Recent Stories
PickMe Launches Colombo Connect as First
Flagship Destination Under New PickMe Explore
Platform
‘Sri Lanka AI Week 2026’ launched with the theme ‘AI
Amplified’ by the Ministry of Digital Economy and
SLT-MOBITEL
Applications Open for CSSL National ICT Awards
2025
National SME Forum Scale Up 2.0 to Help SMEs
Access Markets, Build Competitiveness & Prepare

********************

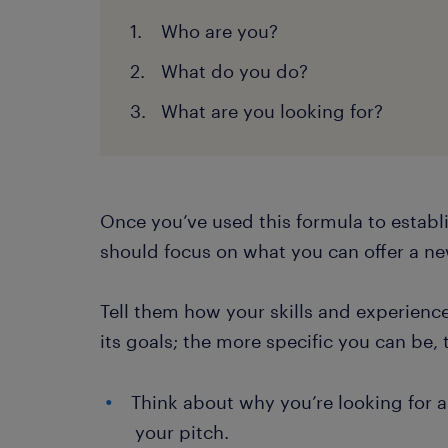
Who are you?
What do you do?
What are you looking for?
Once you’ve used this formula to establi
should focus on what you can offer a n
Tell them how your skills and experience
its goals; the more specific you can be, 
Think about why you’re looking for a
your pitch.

********************

*ACTIVITY:* Reproduce each line of the material that mentions "looking".

*ANSWER BOX:*
What are you looking for?
Think about why you’re looking for a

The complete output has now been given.